Максимова дача. Расположенные на окраине Севастополя, руины старой усадьбы и ландшафтного парка на протяжении многих лет служат местом отдыха жителей и гостей города. Приезжая сюда с целью приятного времяпрепровождения, люди, в подавляющем своем большинстве, не знают о страшной трагедии, произошедшей здесь несколько десятилетий назад.
В преддверии лихолетья
На рубеже XIX-XX в. известный своей благотворительной деятельностью (и ставший впоследствии севастопольским городским главой) крупный подрядчик Алексей Максимов заложил в Хомутовой балке уникальный для Севастополя усадебный комплекс. Работы по строительству производились по проекту и под личным наблюдением известного архитектора и художника В. А. Фельдмана. Усадьба состояла из особняка (жилого дома), служебного комплекса и винзавода. Имелись небольшая часовня, летний и арабский домики, пчельник. На территории усадьбы находились оранжерея, виноградники, поверхностью декоративных прудов, в которых разводили рыбу и раков, вольеры с экзотическими животными. Характерной особенностью комплекса являлось обилие экзотических растений (1555 видов), в том числе и реликтов. По всей территории ландшафтного парка были разбросаны многочисленные малые архитектурные формы: мостики, беседки, фонтаны, каменные лестницы, искусственные руины, а также сооружены подпорные стены, укрепляющие пологие склоны балки.
Возможно, усадьба севастопольского градоначальника, в будущем стала бы не просто одной из местных достопримечательностей, но, подобно Графской пристани и памятнику Затопленным кораблям, своеобразной «визитной карточкой» города…если бы не революции 1917 г. и последовавшая за ними многолетняя мясорубка братоубийственной Гражданской войны.

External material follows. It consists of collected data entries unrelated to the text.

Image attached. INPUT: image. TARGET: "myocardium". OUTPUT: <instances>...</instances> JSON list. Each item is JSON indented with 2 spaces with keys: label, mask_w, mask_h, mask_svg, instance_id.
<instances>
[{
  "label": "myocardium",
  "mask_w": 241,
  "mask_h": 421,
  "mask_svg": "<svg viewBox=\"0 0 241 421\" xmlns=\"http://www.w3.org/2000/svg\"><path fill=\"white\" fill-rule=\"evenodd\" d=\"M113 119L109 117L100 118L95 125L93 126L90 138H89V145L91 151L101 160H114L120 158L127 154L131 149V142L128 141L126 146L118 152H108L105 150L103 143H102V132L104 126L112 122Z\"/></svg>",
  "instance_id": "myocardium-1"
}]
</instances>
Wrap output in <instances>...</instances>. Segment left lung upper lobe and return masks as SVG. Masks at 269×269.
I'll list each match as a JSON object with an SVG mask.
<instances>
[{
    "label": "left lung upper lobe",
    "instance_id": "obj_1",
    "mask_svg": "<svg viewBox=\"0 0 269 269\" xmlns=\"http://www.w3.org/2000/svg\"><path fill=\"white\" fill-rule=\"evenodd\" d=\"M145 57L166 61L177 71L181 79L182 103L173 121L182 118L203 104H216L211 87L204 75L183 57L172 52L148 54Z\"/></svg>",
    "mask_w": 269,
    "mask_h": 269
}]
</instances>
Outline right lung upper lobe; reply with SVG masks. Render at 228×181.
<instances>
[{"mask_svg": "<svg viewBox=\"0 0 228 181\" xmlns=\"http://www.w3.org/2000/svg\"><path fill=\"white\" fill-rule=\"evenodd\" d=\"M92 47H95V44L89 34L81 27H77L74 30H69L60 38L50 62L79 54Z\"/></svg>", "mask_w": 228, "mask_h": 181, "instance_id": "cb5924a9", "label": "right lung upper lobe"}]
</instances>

«Последний клочок русской земли»
За период 1917-1920 гг. Крым и Севастополь пережили несколько политических режимов, каждый из которых по-разному выстраивал свои отношения с населением, однако все они претендовали на то, чтобы считаться единственно законной властью. Все это время усадьба севастопольского градоначальника продолжала сохранять свой первозданный облик, насколько это вообще было возможно в тяжелой обстановке тех лет.
Все изменилось в 1920 г. Именно тогда в результате тяжелейших поражений осени и зимы 1919 г., в 1920 г. полуостров из тыла Добровольческой армии превратился в последний оплот Белой идеи на Юге России. Приняв от своего предшественника, генерала Антона Деникина, тяжелый крест власти, барон Петр Врангель решительно приступил к наведению порядка в войсках и организации тыла.

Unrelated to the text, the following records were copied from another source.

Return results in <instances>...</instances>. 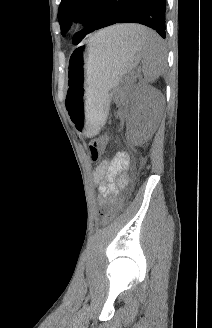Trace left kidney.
Masks as SVG:
<instances>
[{"instance_id": "left-kidney-1", "label": "left kidney", "mask_w": 212, "mask_h": 328, "mask_svg": "<svg viewBox=\"0 0 212 328\" xmlns=\"http://www.w3.org/2000/svg\"><path fill=\"white\" fill-rule=\"evenodd\" d=\"M162 106L160 92L152 87L138 91L128 117L130 138L137 144L146 142L154 134Z\"/></svg>"}]
</instances>
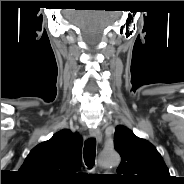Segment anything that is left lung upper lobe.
<instances>
[{"instance_id":"5c2ea615","label":"left lung upper lobe","mask_w":184,"mask_h":184,"mask_svg":"<svg viewBox=\"0 0 184 184\" xmlns=\"http://www.w3.org/2000/svg\"><path fill=\"white\" fill-rule=\"evenodd\" d=\"M114 146L121 163L114 178L122 184H170L172 177L157 149L129 128H115Z\"/></svg>"}]
</instances>
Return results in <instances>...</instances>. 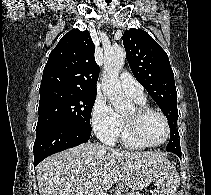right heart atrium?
Masks as SVG:
<instances>
[{"label": "right heart atrium", "instance_id": "d8ad5b80", "mask_svg": "<svg viewBox=\"0 0 211 195\" xmlns=\"http://www.w3.org/2000/svg\"><path fill=\"white\" fill-rule=\"evenodd\" d=\"M121 116L103 97H97L92 113L91 125L95 134L105 143L114 144L121 129Z\"/></svg>", "mask_w": 211, "mask_h": 195}]
</instances>
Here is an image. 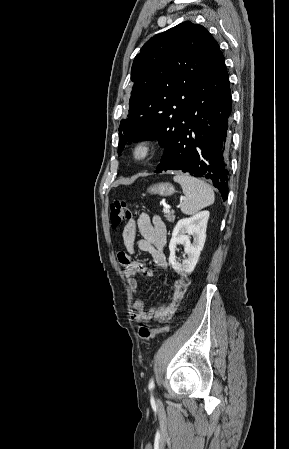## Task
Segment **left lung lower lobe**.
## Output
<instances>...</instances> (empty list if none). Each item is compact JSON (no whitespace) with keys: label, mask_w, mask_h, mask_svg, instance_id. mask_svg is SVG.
<instances>
[{"label":"left lung lower lobe","mask_w":289,"mask_h":449,"mask_svg":"<svg viewBox=\"0 0 289 449\" xmlns=\"http://www.w3.org/2000/svg\"><path fill=\"white\" fill-rule=\"evenodd\" d=\"M231 110L229 76L224 56L218 50L195 86L188 109L177 124L167 153L155 172L181 170L210 179L225 201Z\"/></svg>","instance_id":"0a47b994"}]
</instances>
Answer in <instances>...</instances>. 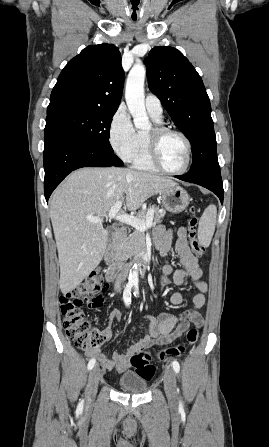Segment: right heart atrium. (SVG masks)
<instances>
[{
    "label": "right heart atrium",
    "instance_id": "obj_1",
    "mask_svg": "<svg viewBox=\"0 0 269 447\" xmlns=\"http://www.w3.org/2000/svg\"><path fill=\"white\" fill-rule=\"evenodd\" d=\"M108 141L115 153L130 161L137 143V131L128 111L122 107L113 114L108 128Z\"/></svg>",
    "mask_w": 269,
    "mask_h": 447
}]
</instances>
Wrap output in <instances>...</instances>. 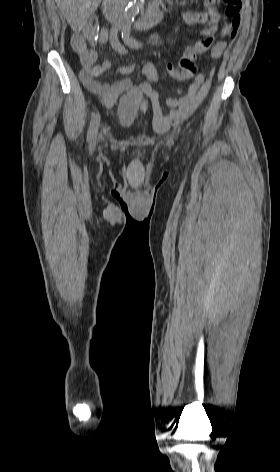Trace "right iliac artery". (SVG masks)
I'll use <instances>...</instances> for the list:
<instances>
[{"instance_id":"82829eb1","label":"right iliac artery","mask_w":280,"mask_h":472,"mask_svg":"<svg viewBox=\"0 0 280 472\" xmlns=\"http://www.w3.org/2000/svg\"><path fill=\"white\" fill-rule=\"evenodd\" d=\"M122 28L123 27L121 25L114 26L112 28V31H111V34H110L111 45L119 53H125L126 52L124 47L119 43L118 38H117V34L120 30H122ZM99 122H100V115H99V113H95L92 116L90 126H89V130H88V134H87V141L90 144H94V142H95L97 132H98V127H99Z\"/></svg>"}]
</instances>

«Генерал Врангель – новая фигура исключительной энергии и качеств, человек, чересчур поздно занявший место среди белых вождей»[1], - так охарактеризовал Петра Николаевича британский премьер Уинстон Черчилль.
Работая по 10-12 часов в сутки - с семи утра до полуночи, и требуя того же от подчиненных, Врангель, казалось, сумел осуществить невозможное. Под его началом деморализованная, утратившая боевой дух армия (переименованная из Добровольческой в Русскую) снова обрела дисциплину и боеспособность, а проведенные экономические реформы заложили бы в перспективе основу для будущего благополучия. По замыслу барона, полуостров должен был превратиться в цветущий оазис, к которому потянутся все остальные губернии.
К сожалению, этим надеждам не суждено было воплотиться в реальность.
Оставленная западными союзниками, Русская армия была обречена на поражение. Слишком уж были неравными силы: крохотный клочок суши, сохраняющий преемственность с традициями исторической России - против охваченной красным безумием всей остальной огромной территории бывшей империи.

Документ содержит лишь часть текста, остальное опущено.